*** Available records ***

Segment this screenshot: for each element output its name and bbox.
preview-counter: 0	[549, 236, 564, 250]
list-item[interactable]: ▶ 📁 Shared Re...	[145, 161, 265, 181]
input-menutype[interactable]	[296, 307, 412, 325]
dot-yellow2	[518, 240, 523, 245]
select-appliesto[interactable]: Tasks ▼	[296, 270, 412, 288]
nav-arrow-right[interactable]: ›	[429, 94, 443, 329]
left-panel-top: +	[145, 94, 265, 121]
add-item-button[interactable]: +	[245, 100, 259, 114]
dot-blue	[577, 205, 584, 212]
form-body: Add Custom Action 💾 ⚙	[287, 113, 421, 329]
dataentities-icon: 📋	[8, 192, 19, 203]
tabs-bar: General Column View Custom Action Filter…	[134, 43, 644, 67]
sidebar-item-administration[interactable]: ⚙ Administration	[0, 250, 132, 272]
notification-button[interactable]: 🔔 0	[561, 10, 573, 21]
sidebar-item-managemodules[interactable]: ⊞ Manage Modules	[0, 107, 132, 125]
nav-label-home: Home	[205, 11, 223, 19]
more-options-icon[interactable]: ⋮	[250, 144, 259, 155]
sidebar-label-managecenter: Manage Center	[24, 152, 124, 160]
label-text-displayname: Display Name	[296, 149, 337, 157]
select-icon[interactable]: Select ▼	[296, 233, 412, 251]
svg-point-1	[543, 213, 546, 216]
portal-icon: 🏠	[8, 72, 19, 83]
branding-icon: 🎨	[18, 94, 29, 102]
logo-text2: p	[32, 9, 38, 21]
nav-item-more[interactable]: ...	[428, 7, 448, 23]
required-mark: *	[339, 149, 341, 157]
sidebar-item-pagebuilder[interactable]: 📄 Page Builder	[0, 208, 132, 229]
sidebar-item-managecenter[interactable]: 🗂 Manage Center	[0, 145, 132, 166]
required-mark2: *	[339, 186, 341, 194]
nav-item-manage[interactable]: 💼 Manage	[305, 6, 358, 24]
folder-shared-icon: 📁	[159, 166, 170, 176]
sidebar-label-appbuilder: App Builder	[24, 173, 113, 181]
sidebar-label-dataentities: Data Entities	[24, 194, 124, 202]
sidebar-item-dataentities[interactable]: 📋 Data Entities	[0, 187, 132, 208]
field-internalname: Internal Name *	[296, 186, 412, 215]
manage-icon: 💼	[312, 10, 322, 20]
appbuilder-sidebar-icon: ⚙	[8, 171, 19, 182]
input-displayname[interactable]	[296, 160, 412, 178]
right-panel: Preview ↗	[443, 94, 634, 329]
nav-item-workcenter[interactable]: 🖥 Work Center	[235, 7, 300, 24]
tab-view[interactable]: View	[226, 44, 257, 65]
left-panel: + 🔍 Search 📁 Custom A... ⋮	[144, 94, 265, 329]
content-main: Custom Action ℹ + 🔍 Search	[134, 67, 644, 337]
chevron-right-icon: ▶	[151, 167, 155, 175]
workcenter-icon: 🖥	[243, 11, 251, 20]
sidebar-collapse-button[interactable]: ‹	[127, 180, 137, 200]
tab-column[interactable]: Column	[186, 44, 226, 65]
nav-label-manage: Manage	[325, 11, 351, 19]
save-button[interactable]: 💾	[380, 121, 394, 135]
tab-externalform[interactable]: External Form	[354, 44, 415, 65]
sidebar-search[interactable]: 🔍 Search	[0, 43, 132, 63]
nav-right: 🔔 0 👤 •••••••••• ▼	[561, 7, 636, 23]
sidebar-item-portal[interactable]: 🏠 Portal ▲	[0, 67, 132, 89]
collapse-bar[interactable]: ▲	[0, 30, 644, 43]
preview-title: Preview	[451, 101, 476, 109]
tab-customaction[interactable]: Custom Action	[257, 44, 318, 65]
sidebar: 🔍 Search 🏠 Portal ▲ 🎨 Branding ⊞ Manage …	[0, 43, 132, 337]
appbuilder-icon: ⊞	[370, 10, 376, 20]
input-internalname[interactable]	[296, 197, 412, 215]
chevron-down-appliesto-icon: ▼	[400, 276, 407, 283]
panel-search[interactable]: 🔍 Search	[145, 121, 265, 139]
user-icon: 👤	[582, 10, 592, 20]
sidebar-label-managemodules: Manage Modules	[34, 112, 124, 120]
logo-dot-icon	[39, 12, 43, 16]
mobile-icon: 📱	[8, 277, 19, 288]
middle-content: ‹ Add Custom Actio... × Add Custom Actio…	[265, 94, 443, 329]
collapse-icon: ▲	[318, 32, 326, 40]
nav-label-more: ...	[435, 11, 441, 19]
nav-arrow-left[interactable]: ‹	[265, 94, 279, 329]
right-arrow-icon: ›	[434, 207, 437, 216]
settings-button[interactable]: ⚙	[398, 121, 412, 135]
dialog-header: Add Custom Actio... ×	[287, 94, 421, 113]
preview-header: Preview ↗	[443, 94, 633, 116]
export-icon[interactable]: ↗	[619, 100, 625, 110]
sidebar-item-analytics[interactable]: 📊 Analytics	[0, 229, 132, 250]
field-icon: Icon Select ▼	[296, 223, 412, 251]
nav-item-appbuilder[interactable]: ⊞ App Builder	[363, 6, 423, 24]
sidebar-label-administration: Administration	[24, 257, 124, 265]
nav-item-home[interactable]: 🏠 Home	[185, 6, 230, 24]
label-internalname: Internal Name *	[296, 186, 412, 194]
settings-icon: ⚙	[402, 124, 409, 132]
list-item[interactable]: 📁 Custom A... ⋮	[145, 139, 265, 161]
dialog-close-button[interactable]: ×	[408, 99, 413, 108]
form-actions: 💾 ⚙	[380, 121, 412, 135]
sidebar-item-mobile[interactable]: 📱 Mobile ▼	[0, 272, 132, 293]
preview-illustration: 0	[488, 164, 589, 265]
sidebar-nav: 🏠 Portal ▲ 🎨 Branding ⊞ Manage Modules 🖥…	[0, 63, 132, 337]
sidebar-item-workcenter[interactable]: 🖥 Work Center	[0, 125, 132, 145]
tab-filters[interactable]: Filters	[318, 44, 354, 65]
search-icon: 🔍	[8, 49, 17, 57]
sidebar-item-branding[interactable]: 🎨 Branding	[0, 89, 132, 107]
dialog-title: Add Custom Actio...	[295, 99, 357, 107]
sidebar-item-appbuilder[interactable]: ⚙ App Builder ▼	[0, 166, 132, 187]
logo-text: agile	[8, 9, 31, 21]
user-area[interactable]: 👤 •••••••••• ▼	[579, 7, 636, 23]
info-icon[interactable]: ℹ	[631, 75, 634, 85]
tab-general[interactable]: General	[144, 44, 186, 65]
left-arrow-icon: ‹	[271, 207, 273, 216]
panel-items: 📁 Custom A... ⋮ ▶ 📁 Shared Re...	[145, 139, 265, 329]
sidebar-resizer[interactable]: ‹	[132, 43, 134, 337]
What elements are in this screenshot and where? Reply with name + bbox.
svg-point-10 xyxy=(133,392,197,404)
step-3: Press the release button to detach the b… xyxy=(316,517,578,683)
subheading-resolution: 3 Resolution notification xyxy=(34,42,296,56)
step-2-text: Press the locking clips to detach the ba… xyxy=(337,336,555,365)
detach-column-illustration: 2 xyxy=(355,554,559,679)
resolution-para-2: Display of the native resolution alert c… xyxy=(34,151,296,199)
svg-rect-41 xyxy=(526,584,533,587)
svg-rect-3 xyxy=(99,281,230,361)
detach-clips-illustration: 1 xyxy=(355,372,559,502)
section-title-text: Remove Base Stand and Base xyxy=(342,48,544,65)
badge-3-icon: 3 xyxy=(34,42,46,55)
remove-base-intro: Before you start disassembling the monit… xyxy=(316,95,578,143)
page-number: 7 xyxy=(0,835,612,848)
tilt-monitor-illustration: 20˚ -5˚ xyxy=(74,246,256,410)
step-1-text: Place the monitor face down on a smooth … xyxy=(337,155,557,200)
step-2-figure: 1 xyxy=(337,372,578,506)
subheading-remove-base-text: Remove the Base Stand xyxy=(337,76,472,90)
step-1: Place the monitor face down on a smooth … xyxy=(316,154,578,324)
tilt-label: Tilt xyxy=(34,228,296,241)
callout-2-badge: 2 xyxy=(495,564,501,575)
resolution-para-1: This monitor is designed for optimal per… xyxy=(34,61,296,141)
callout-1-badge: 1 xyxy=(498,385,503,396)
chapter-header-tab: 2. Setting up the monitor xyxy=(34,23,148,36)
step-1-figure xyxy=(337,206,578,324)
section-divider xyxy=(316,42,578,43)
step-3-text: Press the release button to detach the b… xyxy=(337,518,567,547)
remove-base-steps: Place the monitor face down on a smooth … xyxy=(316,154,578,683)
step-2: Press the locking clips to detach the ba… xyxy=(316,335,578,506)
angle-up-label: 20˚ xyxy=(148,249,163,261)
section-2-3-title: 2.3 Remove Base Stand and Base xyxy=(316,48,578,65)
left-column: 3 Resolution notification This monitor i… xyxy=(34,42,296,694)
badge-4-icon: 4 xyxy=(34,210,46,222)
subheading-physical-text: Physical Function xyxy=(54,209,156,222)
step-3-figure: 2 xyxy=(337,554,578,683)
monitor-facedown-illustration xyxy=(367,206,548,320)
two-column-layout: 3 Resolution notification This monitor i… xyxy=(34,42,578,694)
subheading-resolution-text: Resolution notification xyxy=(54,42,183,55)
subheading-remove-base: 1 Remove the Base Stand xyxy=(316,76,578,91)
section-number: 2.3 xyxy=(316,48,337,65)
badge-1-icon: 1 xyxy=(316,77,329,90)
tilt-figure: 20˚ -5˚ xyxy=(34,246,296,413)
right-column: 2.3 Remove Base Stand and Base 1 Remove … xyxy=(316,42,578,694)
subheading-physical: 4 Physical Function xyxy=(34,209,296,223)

***

■ What you have to do
Return the lines of the records that include the string "smooth".

■ Task response
step-1-text: Place the monitor face down on a smooth … xyxy=(337,155,557,200)
step-1: Place the monitor face down on a smooth … xyxy=(316,154,578,324)
remove-base-steps: Place the monitor face down on a smooth … xyxy=(316,154,578,683)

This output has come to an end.